Hugh Hopper est un bassiste bien loin de ceux auxquels on peut reprocher, parfois à raison, d'être un simple métronome de luxe tout juste capable de balancer quelques ploums ploums sur chaque temps. Non, Hugh hopper est un artiste pour lequel le credo principal semble être l'expérimentation tous azimuts.
Ceci dit, ses aspirations à l'exploration musicale ne sont pas nouvelles puisque, rappelons-le, le monsieur a été l'un des piliers de Soft Machine et a également travaillé avec de doux dingues comme Daevid Allen et plus généralement plusieurs membres de la "galaxie Gong".
Mais ici, il s'agit d'une collaboration encore plus particulière puisqu'il s'est associé à un certain Matt Howarth, connu pour ses comics. Le dessinateur illustre ici, dans un fichier PDF fourni avec l'album, ce que la musique pour le moins complexe de Hugh Hopper est censée exprimer.
Mais parlons justement de cette musique : l'essentiel de l'album est articulé autour de ce qu'il est convenu d'appeler des jazzloops. Entendez par là que la structure en elle-même de chaque morceau est assez simpliste, à savoir un accompagnement qui tourne en boucle, plutôt dans un style jazz, et un soliste, voire plusieurs, qui partent dans tous les sens.
Alors il est évident dans un premier temps que si votre définition personnelle de la musique sous-entend la présence d'une mélodie facile d'accès, passez votre chemin. Ici, ce n'est pas le propos : les mélodies, quand elles existent, sont difficilement assimilables et ne servent elles aussi que de base à des solos tous plus jazz les uns que les autres. Certains sont même tellement torturés que c'est à se demander si quelqu'un d'autre que leur auteur comprend ce qu'il fait !
Mais n'allez pas croire que le talent est absent car le personnel de cet album vient pour la plupart des hautes sphères du psychédélique imprégné de jazz. Citons simplement Didier Malherbe ou Robert Wyatt et chacun comprendra qu'il ne s'agit pas ici de petits rigolos de passage. Non, on est clairement en présence d'un album de qualité mais également trop élitiste à mon goût et l'on pense assez souvent à ce grand du jazz qu'était Miles Davis, ce qui n'est pas une référence désagréable, convenons-en.
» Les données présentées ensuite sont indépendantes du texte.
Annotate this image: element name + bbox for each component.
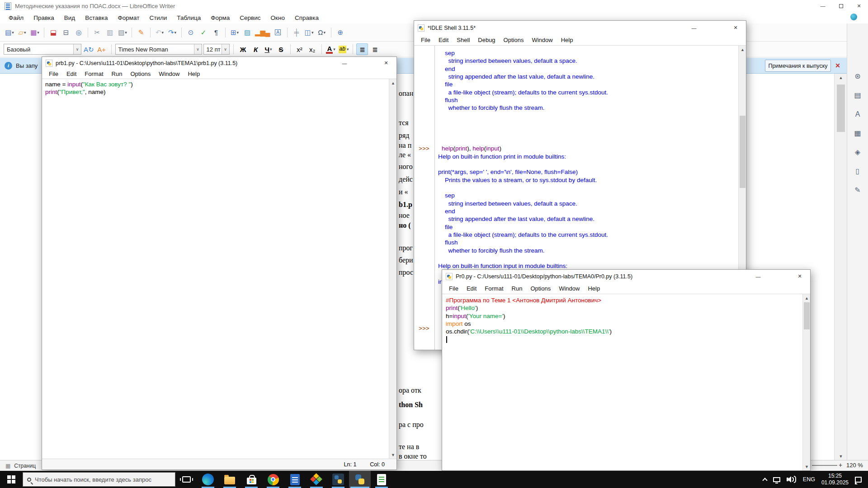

Si la découverte de The Stolen Hour est un bienfait pour la culture personnelle de chacun d'entre nous, je me demande honnêtement si beaucoup l'apprécieront sur le long terme. Comme dans tous les domaines, il faut peut-être savoir s'arrêter quand on va trop loin dans l'expérimentation.
Bien qu'intéressant, cet album souffre d'un gros défaut : après l'avoir écouté, on a furieusement envie de se jeter sur un bon album pop, comme s'il était besoin de réhabituer ses oreilles à des choses plus communes.